V I E W P O I N T
Using Leading Indicators to Improve Your Safety Program
By Terrie S. Norris, CSP, ARM, CPSI
Terrie S. Norris is the risk control manager for Bickmore Risk Services & Consulting.
How are you measuring the success of your safety program? Many entities, whether private or public, use one or more of the following: OSHA incident rate, severity rates, claims per $100 in payroll, number of fatalities, average cost per claim, and/or experience modification. These are all great trailing indicators. The problem is that they are measures of failure. A loss must occur before a value can be established. An analysis of the losses may provide a focus for the entity’s safety and health or its liability programs, but it does not drive improvement.

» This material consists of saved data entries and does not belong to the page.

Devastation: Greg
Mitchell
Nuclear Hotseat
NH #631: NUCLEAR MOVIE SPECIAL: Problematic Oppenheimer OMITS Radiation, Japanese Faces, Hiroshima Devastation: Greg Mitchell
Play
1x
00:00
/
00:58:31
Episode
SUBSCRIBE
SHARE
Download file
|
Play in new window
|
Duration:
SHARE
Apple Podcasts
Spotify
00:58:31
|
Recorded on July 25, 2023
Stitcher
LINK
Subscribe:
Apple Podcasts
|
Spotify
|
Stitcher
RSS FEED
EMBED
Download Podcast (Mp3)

A better equation for the improvement of safety, health, and liability performance is focused attention on leading indicators plus measured performance. Leading indicators are those that focus attention on activities that can contribute to improvement through the elimination or reduction of risk factors and changes in behavior. Leading indicator activities include: job task analysis, early return-to-work, incident investigation, supervisor safety coaching, evaluating safety performance as part of annual performance appraisals, evaluating claims management performance, conducting training, safety inspections, risk management program assessments, and conducting employee perception surveys. The status of these activities is an indication of an entity’s risk management performance.

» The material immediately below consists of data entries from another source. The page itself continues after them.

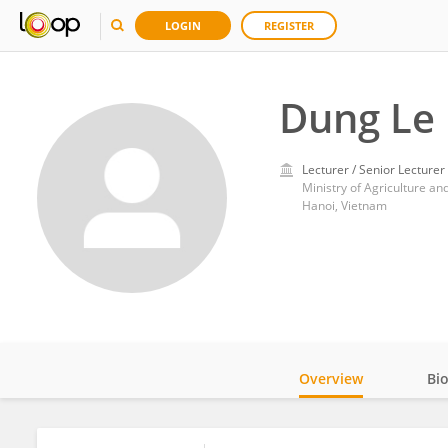
LOGIN
REGISTER
Dung Le
Lecturer / Senior Lecturer
Ministry of Agriculture a
Hanoi, Vietnam
Overview
Bi
Impact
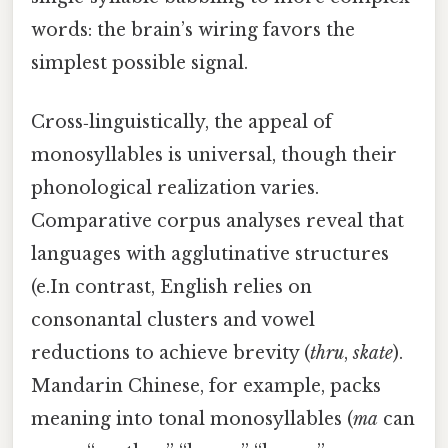
words: the brain’s wiring favors the
simplest possible signal.
Cross‑linguistically, the appeal of
monosyllables is universal, though their
phonological realization varies.
Comparative corpus analyses reveal that
languages with agglutinative structures
(e.In contrast, English relies on
consonantal clusters and vowel
reductions to achieve brevity (
thru
,
skate
).
Mandarin Chinese, for example, packs
meaning into tonal monosyllables (
ma
can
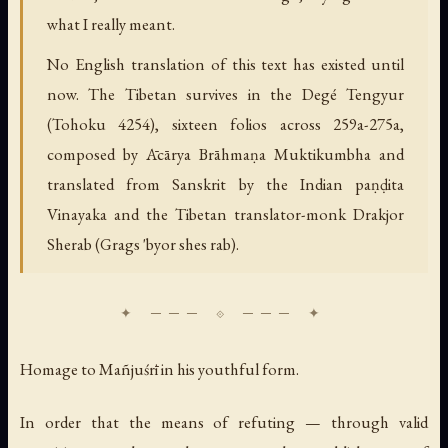
what I really meant.
No English translation of this text has existed until
now. The Tibetan survives in the Degé Tengyur
(Tohoku 4254), sixteen folios across 259a-275a,
composed by Ācārya Brāhmaṇa Muktikumbha and
translated from Sanskrit by the Indian paṇḍita
Vinayaka and the Tibetan translator-monk Drakjor
Sherab (Grags 'byor shes rab).
Homage to Mañjuśrī in his youthful form.
In order that the means of refuting — through valid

The other part of the equation is measured performance. How do we know we are doing a better job if we do not measure what we do? We measure our trailing indicators, why not measure our leading indicators? Take safety inspections for example. If the expectations are measured, then the level of performance can be compared from one inspection to another. As an example, a company I worked for was very enthusiastic about golf, and we were very competitive about our scores. We set up our safety inspection program to reflect golf scoring. We used a checklist, but each item had a point value. Points were given for undesirable conditions or behaviors, and points were deducted for desirable conditions or behaviors; the goal was to have the lowest score. Here is an example of the point structure:
• plus 1 point – other than serious
• plus 2 points – serious
• plus 3 points – imminent danger
• plus double points for repeats from prior inspections
• minus points for desired status
The Plant Manager reviewed the results monthly at his staff meetings. This provided management attention to the conditions and safety behaviors within the plant department by department. Management’s attention drove the supervisors to ensure that corrective actions were implemented. Manager and supervisor attention led to improved conditions and the correction of unsafe behaviors. Improved conditions and behaviors resulted in a reduction in the number of loss incidents and near misses, thus improving the plant’s safety performance.
Similar focus can be applied to the overall risk management program. Many mistake this approach as a focus on compliance, but it is not. When assessing an entity’s management of risks, many of the activities and behaviors that drive good risk management go beyond compliance; compliance merely provides a base.
A comprehensive risk management assessment looks at all the risks and exposures and is not limited to workplace safety. Topic areas assessed include the practices involved in: OSHA compliance, early return-to-work, workers’ compensation claims management, emergency management and business continuity, liability claims management, contractual risk transfer, fleet safety and liability, and internal loss control. Public entities also include practices associated with: fire department, street and sidewalk management, sewer management, police department, parks and recreation, and playground management.
When making the assessment, points can be allocated for levels of compliance with regulations and best practices. The assessment measures completeness of: written programs and procedures, employee training, incident investigations, routine inspections, use of standardized forms, follow-up procedures, management oversight procedures, and safety performance appraisal.
Measuring performance of leading indicators provides entities with the ability to establish improvement plans based on SMART goals. Specific, measurable, attainable, realistic, and timely goals set a roadmap that eliminates confusion and sets expectations. Trailing indicators can still play a part in reporting program results. But leading indicators can drive a risk management program to improvement.